-- Opening Marker --

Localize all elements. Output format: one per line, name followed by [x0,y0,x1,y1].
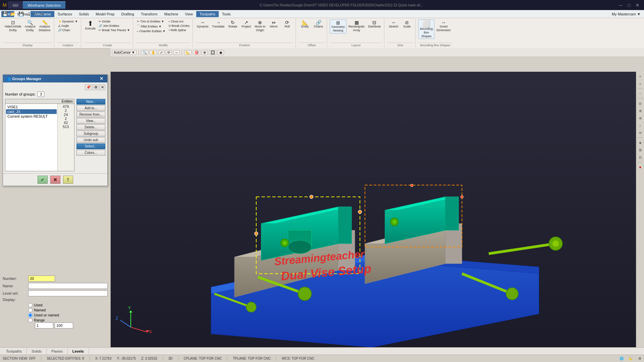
tab-mill[interactable]: Mill [8,1,23,9]
vp-btn-snap[interactable]: 📐 [184,50,192,55]
btn-view[interactable]: View... [76,118,105,124]
number-input[interactable] [28,276,55,282]
rs-btn-plus1[interactable]: + [637,73,644,80]
ribbon-btn-rotate[interactable]: ↻ Rotate [226,19,239,29]
rs-btn-circle[interactable]: ◎ [637,100,644,107]
qat-save[interactable]: 💾 [17,11,25,17]
dialog-cancel-button[interactable]: ✖ [50,176,60,184]
qat-open[interactable]: 📂 [9,11,17,17]
group-item-empty3[interactable] [6,128,57,133]
menu-surfaces[interactable]: Surfaces [54,11,75,17]
ribbon-btn-close-arc[interactable]: ○ Close Arc [167,19,191,23]
rs-btn-minus[interactable]: − [637,90,644,97]
level-set-input[interactable] [28,290,108,296]
rs-btn-x[interactable]: ⊗ [637,115,644,121]
menu-machine[interactable]: Machine [161,11,182,17]
ribbon-btn-break-two[interactable]: ✂ Break Two Pieces ▼ [98,28,131,32]
vp-btn-zoom[interactable]: 🔍 [141,50,148,55]
radio-used[interactable]: Used [28,303,108,307]
menu-toolpaths[interactable]: Toolpaths [196,11,219,17]
radio-named[interactable]: Named [28,308,108,312]
ribbon-btn-roll[interactable]: ⟳ Roll [281,19,293,29]
ribbon-btn-distribute[interactable]: ⊟ Distribute [367,19,382,29]
btn-remove-from[interactable]: Remove from... [76,112,105,117]
ribbon-btn-move-to-origin[interactable]: ⊕ Move toOrigin [253,19,267,33]
vp-btn-autocursor[interactable]: AutoCursor ▼ [112,50,137,55]
bottom-tab-levels[interactable]: Levels [68,348,89,354]
vp-btn-pan[interactable]: ✋ [150,50,157,55]
btn-add-to[interactable]: Add to... [76,105,105,111]
menu-transform[interactable]: Transform [138,11,161,17]
menu-my-mastercam[interactable]: My Mastercam ▼ [608,11,644,17]
ribbon-btn-join-entities[interactable]: 🔗 Join Entities [98,24,131,28]
qat-new[interactable]: 💾 [1,11,9,17]
status-btn-2[interactable]: 📐 [629,357,633,360]
qat-print[interactable]: 🖨 [25,11,32,17]
rs-btn-plus2[interactable]: + [637,80,644,87]
ribbon-btn-mirror[interactable]: ⇔ Mirror [267,19,280,29]
menu-view[interactable]: View [181,11,196,17]
dialog-settings-button[interactable]: ⚙ [93,84,99,90]
ribbon-btn-bounding-box-shapes[interactable]: ⬜ BoundingBoxShapes [418,19,434,39]
dialog-pin-button[interactable]: 📌 [85,84,92,90]
rs-btn-red[interactable]: ■ [637,164,644,170]
dialog-close-button[interactable]: ✕ [98,76,105,81]
bottom-tab-toolpaths[interactable]: Toolpaths [1,348,27,354]
ribbon-btn-translate[interactable]: → Translate [211,19,226,29]
rs-btn-grid[interactable]: ⊞ [637,146,644,153]
vp-btn-display-opts[interactable]: ◉ [218,50,224,55]
radio-used-or-named[interactable]: Used or named [28,313,108,317]
menu-solids[interactable]: Solids [75,11,92,17]
vp-btn-origin[interactable]: ⊕ [202,50,208,55]
ribbon-btn-refit-spline[interactable]: ~ Refit Spline [167,28,191,32]
menu-drafting[interactable]: Drafting [118,11,138,17]
rs-btn-arrows[interactable]: ↕ [637,122,644,129]
ribbon-btn-dynamic[interactable]: ⚡ Dynamic ▼ [57,19,79,23]
ribbon-btn-scale[interactable]: ⊘ Scale [400,19,413,29]
maximize-button[interactable]: □ [626,2,632,8]
vp-btn-fit[interactable]: ⤢ [158,50,164,55]
ribbon-btn-smart-dimension[interactable]: ↔ SmartDimension [435,19,452,33]
range-from-input[interactable] [35,322,53,328]
close-button[interactable]: ✕ [634,2,641,8]
radio-named-input[interactable] [28,308,33,312]
ribbon-btn-break-circles[interactable]: ⊙ Break Circles [167,24,191,28]
ribbon-btn-chain[interactable]: 🔗 Chain [57,28,79,32]
qat-undo[interactable]: ↩ [33,11,38,17]
radio-used-or-named-input[interactable] [28,313,33,317]
menu-tools[interactable]: Tools [219,11,234,17]
ribbon-btn-chamfer[interactable]: ⌐ Chamfer Entities ▼ [136,29,166,33]
rs-btn-cross[interactable]: ⊕ [637,107,644,114]
ribbon-btn-analyze-entity[interactable]: 🔍 AnalyzeEntity [23,19,37,33]
vp-btn-rotate-view[interactable]: ⟳ [166,50,172,55]
group-item-cast[interactable]: cast_JX [6,109,57,114]
group-item-vise1[interactable]: VISE1 [6,105,57,109]
btn-select[interactable]: Select... [76,143,105,149]
ribbon-btn-entity-offset[interactable]: 📐 Entity [299,19,311,29]
rs-btn-rotate[interactable]: ⟳ [637,129,644,136]
btn-delete[interactable]: Delete... [76,124,105,130]
btn-undo-sub[interactable]: Undo sub [76,137,105,143]
ribbon-btn-geometry-nesting[interactable]: ⊞ GeometryNesting [330,19,346,34]
btn-subgroup[interactable]: Subgroup [76,131,105,136]
bottom-tab-solids[interactable]: Solids [27,348,47,354]
bottom-tab-planes[interactable]: Planes [47,348,68,354]
group-item-result[interactable]: Current system RESULT [6,114,57,119]
radio-range-input[interactable] [28,318,33,322]
ribbon-btn-extrude[interactable]: ⬆ Extrude [84,19,97,31]
ribbon-btn-fillet[interactable]: ⌒ Fillet Entities ▼ [136,24,166,29]
rs-btn-square[interactable]: ⊡ [637,154,644,161]
vp-btn-planes[interactable]: 🔲 [209,50,216,55]
ribbon-btn-angle[interactable]: ∠ Angle [57,24,79,28]
rs-btn-diamond[interactable]: ◈ [637,139,644,146]
group-item-empty2[interactable] [6,123,57,128]
vp-btn-translate-view[interactable]: ↔ [173,50,180,55]
viewport[interactable]: Streamingteacher Dual Vise Setup X Y Z 1… [111,72,636,362]
ribbon-btn-divide[interactable]: ✂ Divide [98,19,131,23]
name-input[interactable] [28,283,108,289]
dialog-other-button[interactable]: ⇑ [63,176,73,184]
tab-wireframe-selection[interactable]: Wireframe Selection [23,1,65,9]
group-item-empty1[interactable] [6,119,57,123]
btn-new[interactable]: New... [76,99,105,105]
range-to-input[interactable] [55,322,73,328]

-- Closing Marker --

> _ACTIVITY_: Each entry above should be copied exactly. The pictures should not.

> _RESPONSE BELOW_:
Localize all elements. Output format: one per line, name followed by [x0,y0,x1,y1].
tab-mill[interactable]: Mill [8,1,23,9]
vp-btn-snap[interactable]: 📐 [184,50,192,55]
btn-view[interactable]: View... [76,118,105,124]
number-input[interactable] [28,276,55,282]
rs-btn-plus1[interactable]: + [637,73,644,80]
ribbon-btn-rotate[interactable]: ↻ Rotate [226,19,239,29]
rs-btn-circle[interactable]: ◎ [637,100,644,107]
qat-save[interactable]: 💾 [17,11,25,17]
dialog-cancel-button[interactable]: ✖ [50,176,60,184]
qat-open[interactable]: 📂 [9,11,17,17]
group-item-empty3[interactable] [6,128,57,133]
menu-surfaces[interactable]: Surfaces [54,11,75,17]
ribbon-btn-close-arc[interactable]: ○ Close Arc [167,19,191,23]
rs-btn-minus[interactable]: − [637,90,644,97]
level-set-input[interactable] [28,290,108,296]
rs-btn-x[interactable]: ⊗ [637,115,644,121]
menu-machine[interactable]: Machine [161,11,182,17]
ribbon-btn-break-two[interactable]: ✂ Break Two Pieces ▼ [98,28,131,32]
vp-btn-zoom[interactable]: 🔍 [141,50,148,55]
radio-used[interactable]: Used [28,303,108,307]
menu-toolpaths[interactable]: Toolpaths [196,11,219,17]
radio-named[interactable]: Named [28,308,108,312]
ribbon-btn-roll[interactable]: ⟳ Roll [281,19,293,29]
ribbon-btn-distribute[interactable]: ⊟ Distribute [367,19,382,29]
btn-remove-from[interactable]: Remove from... [76,112,105,117]
ribbon-btn-move-to-origin[interactable]: ⊕ Move toOrigin [253,19,267,33]
vp-btn-autocursor[interactable]: AutoCursor ▼ [112,50,137,55]
bottom-tab-levels[interactable]: Levels [68,348,89,354]
vp-btn-pan[interactable]: ✋ [150,50,157,55]
btn-add-to[interactable]: Add to... [76,105,105,111]
menu-transform[interactable]: Transform [138,11,161,17]
menu-my-mastercam[interactable]: My Mastercam ▼ [608,11,644,17]
ribbon-btn-join-entities[interactable]: 🔗 Join Entities [98,24,131,28]
qat-new[interactable]: 💾 [1,11,9,17]
status-btn-2[interactable]: 📐 [629,357,633,360]
qat-print[interactable]: 🖨 [25,11,32,17]
rs-btn-plus2[interactable]: + [637,80,644,87]
ribbon-btn-mirror[interactable]: ⇔ Mirror [267,19,280,29]
menu-view[interactable]: View [181,11,196,17]
dialog-settings-button[interactable]: ⚙ [93,84,99,90]
ribbon-btn-bounding-box-shapes[interactable]: ⬜ BoundingBoxShapes [418,19,434,39]
dialog-pin-button[interactable]: 📌 [85,84,92,90]
rs-btn-red[interactable]: ■ [637,164,644,170]
dialog-close-button[interactable]: ✕ [98,76,105,81]
bottom-tab-toolpaths[interactable]: Toolpaths [1,348,27,354]
ribbon-btn-translate[interactable]: → Translate [211,19,226,29]
rs-btn-grid[interactable]: ⊞ [637,146,644,153]
vp-btn-display-opts[interactable]: ◉ [218,50,224,55]
radio-used-or-named[interactable]: Used or named [28,313,108,317]
menu-solids[interactable]: Solids [75,11,92,17]
vp-btn-origin[interactable]: ⊕ [202,50,208,55]
ribbon-btn-refit-spline[interactable]: ~ Refit Spline [167,28,191,32]
menu-drafting[interactable]: Drafting [118,11,138,17]
rs-btn-arrows[interactable]: ↕ [637,122,644,129]
ribbon-btn-dynamic[interactable]: ⚡ Dynamic ▼ [57,19,79,23]
ribbon-btn-scale[interactable]: ⊘ Scale [400,19,413,29]
maximize-button[interactable]: □ [626,2,632,8]
vp-btn-fit[interactable]: ⤢ [158,50,164,55]
ribbon-btn-smart-dimension[interactable]: ↔ SmartDimension [435,19,452,33]
range-from-input[interactable] [35,322,53,328]
close-button[interactable]: ✕ [634,2,641,8]
radio-named-input[interactable] [28,308,33,312]
ribbon-btn-break-circles[interactable]: ⊙ Break Circles [167,24,191,28]
ribbon-btn-chain[interactable]: 🔗 Chain [57,28,79,32]
qat-undo[interactable]: ↩ [33,11,38,17]
radio-used-or-named-input[interactable] [28,313,33,317]
menu-tools[interactable]: Tools [219,11,234,17]
ribbon-btn-chamfer[interactable]: ⌐ Chamfer Entities ▼ [136,29,166,33]
rs-btn-cross[interactable]: ⊕ [637,107,644,114]
ribbon-btn-analyze-entity[interactable]: 🔍 AnalyzeEntity [23,19,37,33]
vp-btn-rotate-view[interactable]: ⟳ [166,50,172,55]
group-item-cast[interactable]: cast_JX [6,109,57,114]
group-item-vise1[interactable]: VISE1 [6,105,57,109]
btn-select[interactable]: Select... [76,143,105,149]
ribbon-btn-entity-offset[interactable]: 📐 Entity [299,19,311,29]
rs-btn-rotate[interactable]: ⟳ [637,129,644,136]
btn-delete[interactable]: Delete... [76,124,105,130]
btn-undo-sub[interactable]: Undo sub [76,137,105,143]
ribbon-btn-geometry-nesting[interactable]: ⊞ GeometryNesting [330,19,346,34]
btn-subgroup[interactable]: Subgroup [76,131,105,136]
bottom-tab-solids[interactable]: Solids [27,348,47,354]
bottom-tab-planes[interactable]: Planes [47,348,68,354]
group-item-result[interactable]: Current system RESULT [6,114,57,119]
radio-range-input[interactable] [28,318,33,322]
ribbon-btn-extrude[interactable]: ⬆ Extrude [84,19,97,31]
ribbon-btn-fillet[interactable]: ⌒ Fillet Entities ▼ [136,24,166,29]
rs-btn-square[interactable]: ⊡ [637,154,644,161]
vp-btn-planes[interactable]: 🔲 [209,50,216,55]
ribbon-btn-angle[interactable]: ∠ Angle [57,24,79,28]
rs-btn-diamond[interactable]: ◈ [637,139,644,146]
group-item-empty2[interactable] [6,123,57,128]
vp-btn-translate-view[interactable]: ↔ [173,50,180,55]
viewport[interactable]: Streamingteacher Dual Vise Setup X Y Z 1… [111,72,636,362]
ribbon-btn-divide[interactable]: ✂ Divide [98,19,131,23]
name-input[interactable] [28,283,108,289]
dialog-other-button[interactable]: ⇑ [63,176,73,184]
tab-wireframe-selection[interactable]: Wireframe Selection [23,1,65,9]
group-item-empty1[interactable] [6,119,57,123]
btn-new[interactable]: New... [76,99,105,105]
range-to-input[interactable] [55,322,73,328]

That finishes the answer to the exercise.